New River Gorge National Park Superintendent Don Striker Wednesday described his outlook as “cautiously optimistic” about the Gorge’s potential swelling by 100 acres in the near future — courtesy of a land purchase being negotiated between the Park Service and the owner of BridgeView Estates housing development.
According to Striker, that land — along with over 500 more acres that he hopes to acquire from BridgeView in the long-term — lies within the park’s boundaries. “It’s clearly within the viewshed from the river. It doesn’t lend itself easily to building homes. It’s pretty vertical, tough terrain,” Striker observed.
Striker and BridgeView Estates owner Gary Driggs met for what Striker called a “preliminary meet-and-greet” last Friday to tour the riverfront property. “I’ve been here (as superintendent) a little over a year. Gary and I have been trying to get together for that entire year. It took almost a year for it to happen,” Striker explained.
“In the intervening time, the housing market — especially for second, third and fourth homes — has tanked. Bankers are looking at it as a risky proposition.”
The next step in the process is for an appraisal to be performed in accordance with federally approved criteria. Striker insisted that the process is very similar to that for purchasing a home. The parties are also pinning down details like ingress and egress for the landlocked property.
“The next step is that we order an appraisal and see where the numbers come in. If he (Driggs) likes the numbers, we sign a contract and move forward just like you would with any home purchase,” he added.
An appraisal had not been scheduled as of Wednesday, but Striker said that he hopes to make a formal announcement in the next couple of months on the sale’s closing.
“I’m cautiously optimistic that if we do the one deal (100 acres), we can do the other (more than 500 acres) and get all the acreage that’s in the park boundary,” said Striker.
“A hundred acres is about all I can afford right now. Our land folks have been working around the clock. The last year has been really crazy (with land acquisitions). We’re just about tapped out in terms of money in the bank for land purchases.”
In “river-rat terms,” as Striker put it, the land is upstream from the Fayette Station takeout for rafters when you go into Fayette Station on “river left.” In other words, if a person were standing on the New River Gorge Bridge, it would be straight below and westward on the south side of the bridge.

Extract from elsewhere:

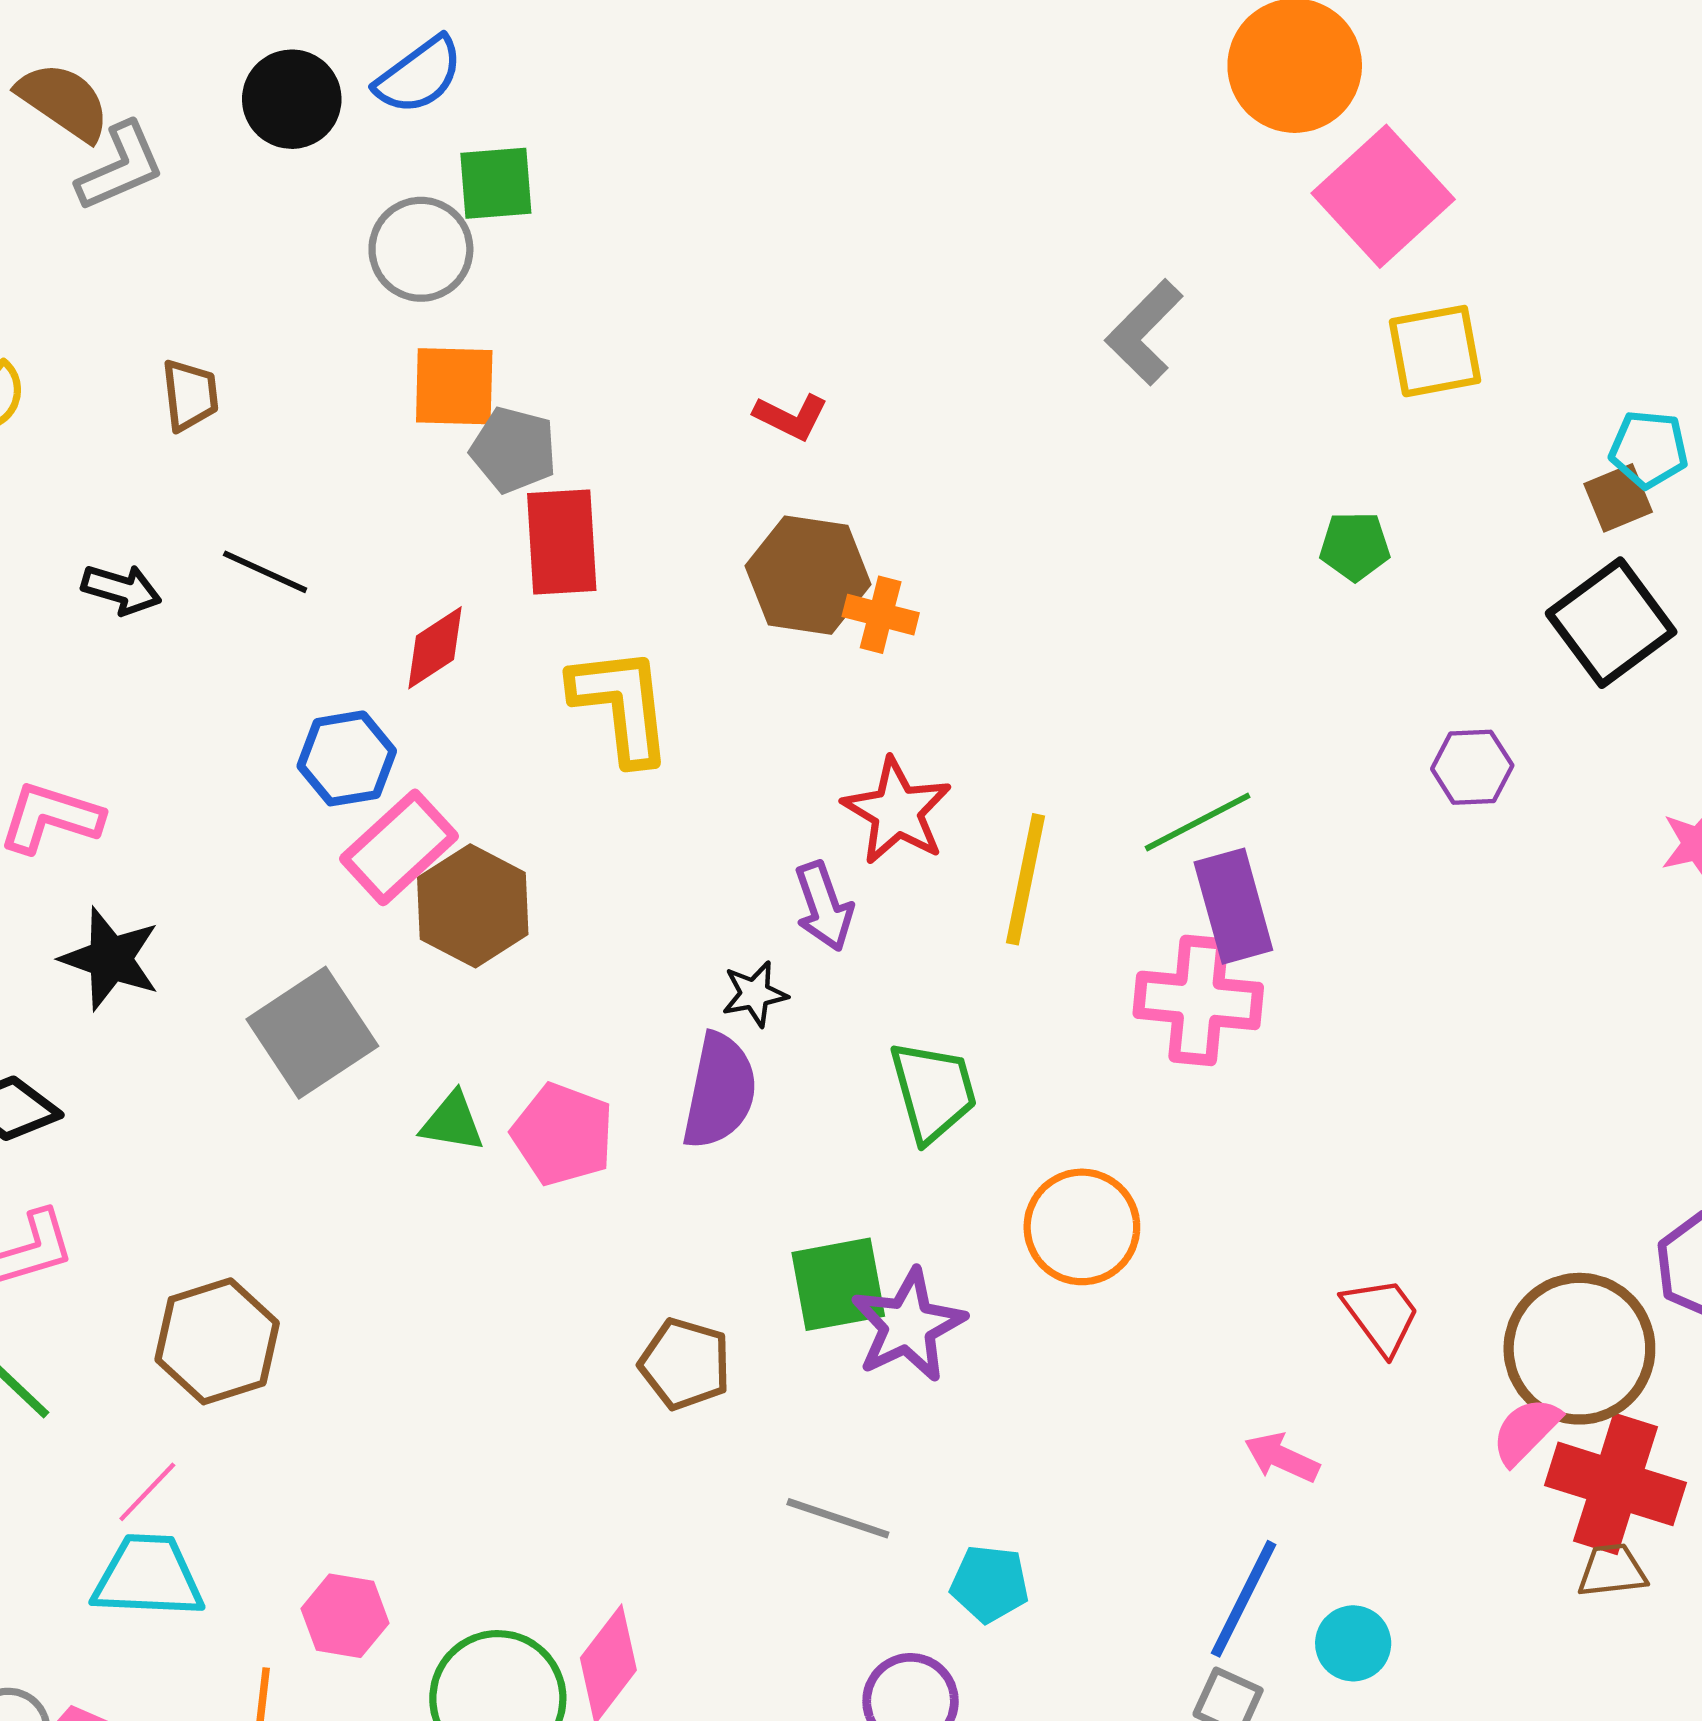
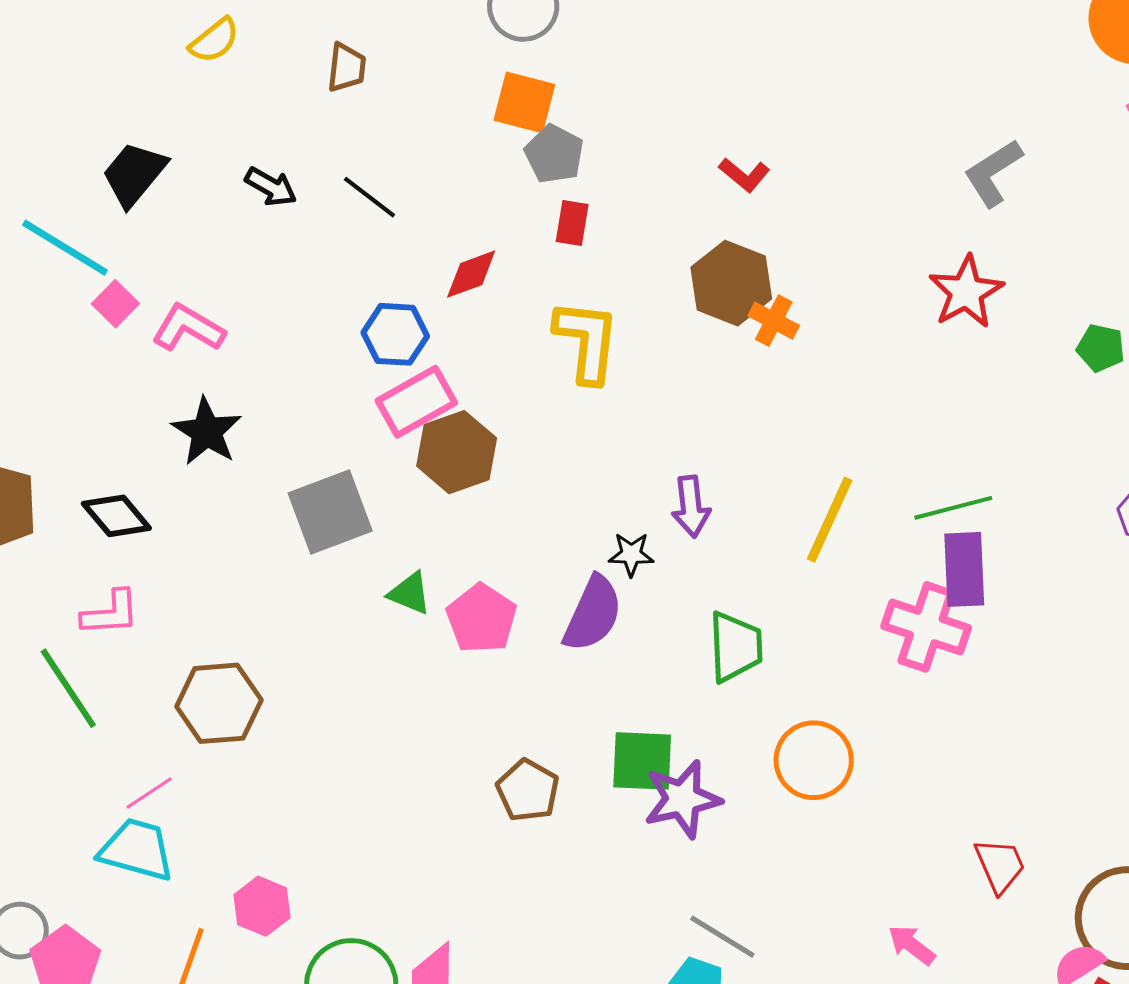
red rectangle: (562, 542) -> (572, 223), size x0.6
red star: (897, 811) -> (966, 292), moved
gray line: (838, 1518) -> (722, 937), moved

“It’s a good time to be having a ‘vision’ conversation,” Striker noted, when asked about his visions or goals for the property.
“We’re in the middle of our General Management Plan. This is an area we initially designated as front country. It’s pretty rugged terrain with a lot of rocks. It’s a hard walking terrain. We would like to develop it into uses people would like to have.”
Possible ideas mentioned by Striker include a boardwalk that would allow people to see more of the river and have easier access to it. It could even be a destination, he said, for people to see rafters coming in for their final rapid.
Striker had positive words for Driggs, who initially bought 1,400 acres of land. The park superintendent sees “potential for longer term relationships, partnerships as neighbors who share a common border,” Striker surmised.
“I think he (Driggs) understands the long term. I get the sense that, in his heart of hearts, he’s very motivated by what is in the best long-term interest of our area. He’s a great guy to work with. We have an awful lot of common ground. I’m really optimistic that we’ll put this deal together relatively quickly.”